(Extracted records)
=====

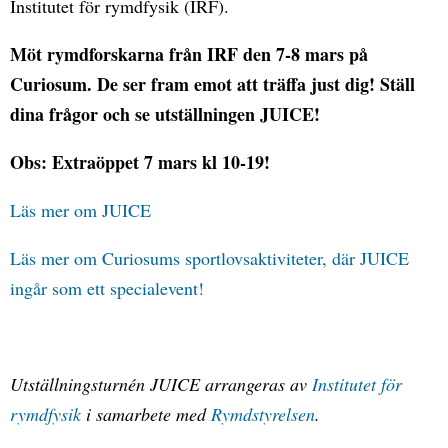
Institutet för rymdfysik (IRF).
Möt rymdforskarna från IRF den 7-8 mars på
Curiosum. De ser fram emot att träffa just dig! Ställ
dina frågor och se utställningen JUICE!
Obs: Extraöppet 7 mars kl 10-19!
Läs mer om JUICE
Läs mer om Curiosums sportlovsaktiviteter, där JUICE
ingår som ett specialevent!
Utställningsturnén JUICE arrangeras av
Institutet för
rymdfysik
i samarbete med
Rymdstyrelsen
.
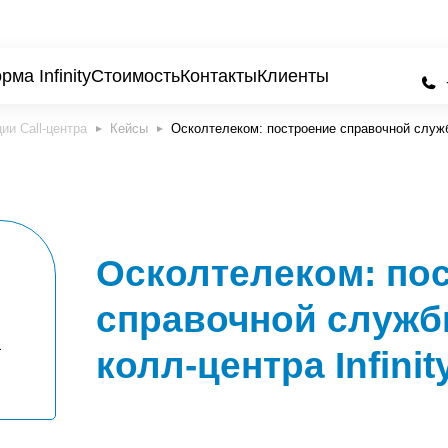
ма Infinity
Стоимость
Контакты
Клиенты
Кейсы
Осколтелеком: построение справочной службы
Осколтелеком: по
справочной служб
колл-центра Infinit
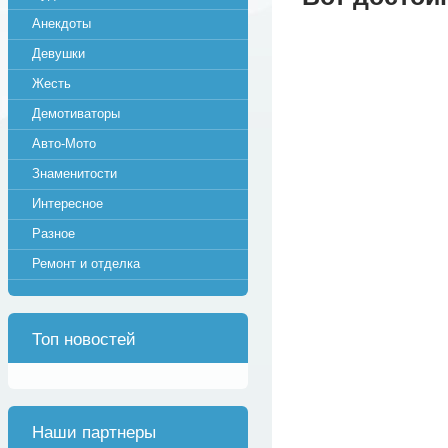
Анекдоты
Девушки
Жесть
Демотиваторы
Авто-Мото
Знаменитости
Интересное
Разное
Ремонт и отделка
Топ новостей
Наши партнеры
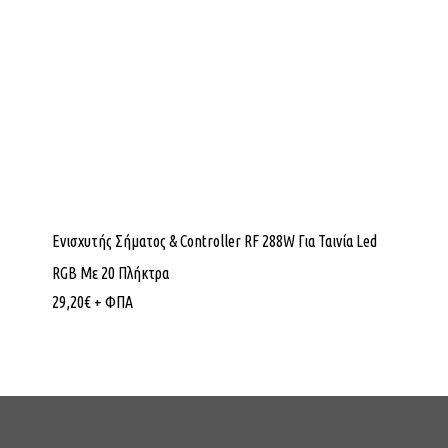
Ενισχυτής Σήματος & Controller RF 288W Για Ταινία Led
RGB Με 20 Πλήκτρα
29,20
€
+ ΦΠΑ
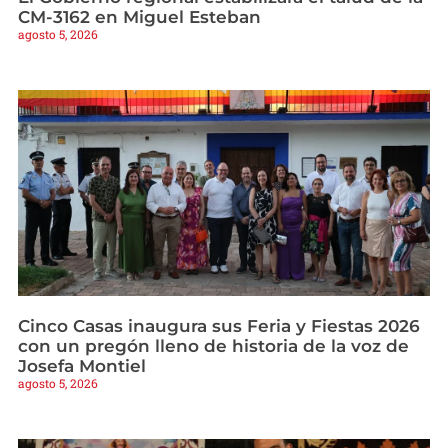
CM-3162 en Miguel Esteban
agosto 5, 2026
Cinco Casas inaugura sus Feria y Fiestas 2026
con un pregón lleno de historia de la voz de
Josefa Montiel
agosto 5, 2026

=====

_The problem_. The expected output is the exact run of lines from the one containing "dina frågor och se utställningen JUICE!" through the final line of the data above, both ends included, with no pictures.

_Output for this exercise_.
dina frågor och se utställningen JUICE!
Obs: Extraöppet 7 mars kl 10-19!
Läs mer om JUICE
Läs mer om Curiosums sportlovsaktiviteter, där JUICE
ingår som ett specialevent!
Utställningsturnén JUICE arrangeras av
Institutet för
rymdfysik
i samarbete med
Rymdstyrelsen
.
ма Infinity
Стоимость
Контакты
Клиенты
Кейсы
Осколтелеком: построение справочной службы
Осколтелеком: по
справочной служб
колл-центра Infinit
Анекдоты
Девушки
Жесть
Демотиваторы
Авто-Мото
Знаменитости
Интересное
Разное
Ремонт и отделка
Топ новостей
Наши партнеры
Ενισχυτής Σήματος & Controller RF 288W Για Ταινία Led
RGB Με 20 Πλήκτρα
29,20
€
+ ΦΠΑ
CM-3162 en Miguel Esteban
agosto 5, 2026
Cinco Casas inaugura sus Feria y Fiestas 2026
con un pregón lleno de historia de la voz de
Josefa Montiel
agosto 5, 2026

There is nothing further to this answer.